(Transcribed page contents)
- - - - -
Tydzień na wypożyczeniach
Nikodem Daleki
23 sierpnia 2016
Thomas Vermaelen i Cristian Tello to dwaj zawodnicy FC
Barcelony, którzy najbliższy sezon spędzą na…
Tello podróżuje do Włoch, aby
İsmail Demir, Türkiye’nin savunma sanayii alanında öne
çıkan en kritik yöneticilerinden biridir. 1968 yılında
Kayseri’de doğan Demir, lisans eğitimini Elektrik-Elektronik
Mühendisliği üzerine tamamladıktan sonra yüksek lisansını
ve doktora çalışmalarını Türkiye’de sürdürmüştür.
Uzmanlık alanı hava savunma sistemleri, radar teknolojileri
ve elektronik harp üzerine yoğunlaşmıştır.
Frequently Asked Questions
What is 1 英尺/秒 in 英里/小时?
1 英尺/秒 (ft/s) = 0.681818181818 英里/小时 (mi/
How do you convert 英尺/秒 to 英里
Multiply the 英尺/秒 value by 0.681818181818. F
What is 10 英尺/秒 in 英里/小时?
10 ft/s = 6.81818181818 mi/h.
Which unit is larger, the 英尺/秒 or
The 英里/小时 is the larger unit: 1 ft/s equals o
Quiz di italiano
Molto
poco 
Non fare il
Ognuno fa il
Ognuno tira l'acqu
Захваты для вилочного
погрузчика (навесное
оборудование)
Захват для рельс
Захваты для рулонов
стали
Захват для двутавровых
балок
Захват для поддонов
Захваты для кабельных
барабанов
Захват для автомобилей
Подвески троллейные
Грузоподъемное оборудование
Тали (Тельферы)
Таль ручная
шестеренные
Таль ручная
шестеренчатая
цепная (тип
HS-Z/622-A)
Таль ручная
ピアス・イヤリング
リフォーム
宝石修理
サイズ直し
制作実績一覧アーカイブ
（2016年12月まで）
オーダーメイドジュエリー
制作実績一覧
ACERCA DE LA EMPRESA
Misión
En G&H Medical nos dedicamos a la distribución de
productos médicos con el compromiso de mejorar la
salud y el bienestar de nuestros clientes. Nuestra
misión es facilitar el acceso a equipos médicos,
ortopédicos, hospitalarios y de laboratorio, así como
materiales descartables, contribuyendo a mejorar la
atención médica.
- - - - -
Repeat what the records above say. Use their exact words.

Tydzień na wypożyczeniach
Nikodem Daleki
23 sierpnia 2016
Thomas Vermaelen i Cristian Tello to dwaj zawodnicy FC
Barcelony, którzy najbliższy sezon spędzą na…
Tello podróżuje do Włoch, aby
İsmail Demir, Türkiye’nin savunma sanayii alanında öne
çıkan en kritik yöneticilerinden biridir. 1968 yılında
Kayseri’de doğan Demir, lisans eğitimini Elektrik-Elektronik
Mühendisliği üzerine tamamladıktan sonra yüksek lisansını
ve doktora çalışmalarını Türkiye’de sürdürmüştür.
Uzmanlık alanı hava savunma sistemleri, radar teknolojileri
ve elektronik harp üzerine yoğunlaşmıştır.
Frequently Asked Questions
What is 1 英尺/秒 in 英里/小时?
1 英尺/秒 (ft/s) = 0.681818181818 英里/小时 (mi/
How do you convert 英尺/秒 to 英里
Multiply the 英尺/秒 value by 0.681818181818. F
What is 10 英尺/秒 in 英里/小时?
10 ft/s = 6.81818181818 mi/h.
Which unit is larger, the 英尺/秒 or
The 英里/小时 is the larger unit: 1 ft/s equals o
Quiz di italiano
Molto
poco 
Non fare il
Ognuno fa il
Ognuno tira l'acqu
Захваты для вилочного
погрузчика (навесное
оборудование)
Захват для рельс
Захваты для рулонов
стали
Захват для двутавровых
балок
Захват для поддонов
Захваты для кабельных
барабанов
Захват для автомобилей
Подвески троллейные
Грузоподъемное оборудование
Тали (Тельферы)
Таль ручная
шестеренные
Таль ручная
шестеренчатая
цепная (тип
HS-Z/622-A)
Таль ручная
ピアス・イヤリング
リフォーム
宝石修理
サイズ直し
制作実績一覧アーカイブ
（2016年12月まで）
オーダーメイドジュエリー
制作実績一覧
ACERCA DE LA EMPRESA
Misión
En G&H Medical nos dedicamos a la distribución de
productos médicos con el compromiso de mejorar la
salud y el bienestar de nuestros clientes. Nuestra
misión es facilitar el acceso a equipos médicos,
ortopédicos, hospitalarios y de laboratorio, así como
materiales descartables, contribuyendo a mejorar la
atención médica.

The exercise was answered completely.